A little girl, maybe four years old, quietly sat at her feet and looked up at her with big curious eyes. Her belly was distended and flies buzzed around her face, but her gaze did not waver from the anthropologist's.
Temperance pulled off her colorful beaded necklace and gently placed it around the little girl's neck. Her tiny fingers moved over the bright colors. Tempe smiled at the little girl.
Her Arabic was very limited, but she managed to ask the little girl's name. "Ma esmok?"
"Raja," came her shy response.
Tears immediately sprung in Tempe's eyes. "Raja" meant "hope."
After spending Christmas day in Darfur identifying bodies, Brennan returned to the tent exhausted both physically and emotionally. The staff of volunteers at the UN relief camp had prepared a special dinner of familiar holiday foods, but she was too spent to engage in the social gathering in the dining tent. Brennan decided to forgo nourishment and head directly to the communal sleeping quarters instead.
She did not bother to light the lamp. Nor did she have the energy to wash up at the hygiene station. Temperance Brennan collapsed on the stiff cot and thanked the solitude of the empty tent as she allowed tears to escape her eyes for the first time since arriving.
Temperance reached into her pocket and palmed the smooth black onyx stone. After giving the little girl her necklace, Raja had reached for Tempe's hand and placed in it this small gift. It was the most beautiful thing she had ever received.
All her preconceptions of gift-giving were thrown out the window. This gift was so pure, given out of love and the spirit of sharing one's heart. She felt like the little girl had given her part of herself.
Her mind floated to thoughts of another child across the ocean. She thought about why she had decided to give Parker a gift. She wasn't trying to exert dominance over him or relay a specific message to him or his father. It was a simple act of kindness. She just wanted to make him happy. It wasn't about her or how it made her feel. She just wanted him to feel loved.
And she really did love him. Children were remarkably easy to love.
And the truth was that she liked children. She really did. She just didn't want to have any of her own. She didn't want to be responsible for potentially hurting a child the way she had been hurt. Life could be so uncertain. There were so many variables, so much that was out of her control, she couldn't guarantee that her child would not suffer.

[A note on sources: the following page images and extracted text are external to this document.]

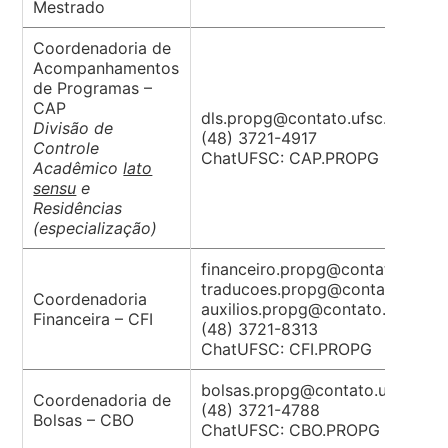
Mestrado
Coordenadoria de
Acompanhamentos
de Programas –
CAP
dls.propg@contato.ufsc.br
Divisão de
(48) 3721-4917
Controle
ChatUFSC: CAP.PROPG
Acadêmico
lato
sensu
e
Residências
(especialização)
financeiro.propg@contato.ufsc.
traducoes.propg@contato.ufsc.
Coordenadoria
auxilios.propg@contato.ufsc.br
Financeira – CFI
(48) 3721-8313
ChatUFSC: CFI.PROPG
bolsas.propg@contato.ufsc.br
Coordenadoria de
(48) 3721-4788
Bolsas – CBO
ChatUFSC: CBO.PROPG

But now she sat here each day eating lunch, watching these orphaned starving children. And she realized that their lives should be miserable. They've lost everything. They have nothing. Yet they smile. They play. Their hearts are still filled with hope and love despite everything.
If these children could persevere and get past the pain of their pasts to enjoy their lives, then so could she. She could be as brave as little Raja. She could let her heart out of its box.
As she fell asleep, she knew that Raja had given her so much more than a simple stone. She had given her hope. Hope that she could be happy in a world filled with so much pain and uncertainty.
Two weeks later, Booth and Parker picked her up from the airport.
She was tanned and wearing her eco-warrior outfit of khakis and natural fibers. Parker thought she just returned from an exciting safari. He ran to her and wrapped his arms around her hips.
She squatted down to his level and hugged him tightly, closing her eyes and enjoying the feel of his small frame in her arms. He felt like family to her.
"I missed you."
She looked up at her partner with glassy-eyes, and responded to them both. "I missed you too."
She didn't need a book on body language to know that when someone hugs you like that it conveys affection. More than that, it conveys attachment and love.
And love is good.
This was started last holiday season, and I figured it deserved an ending before this Christmas rolled around again. Thanks for reading!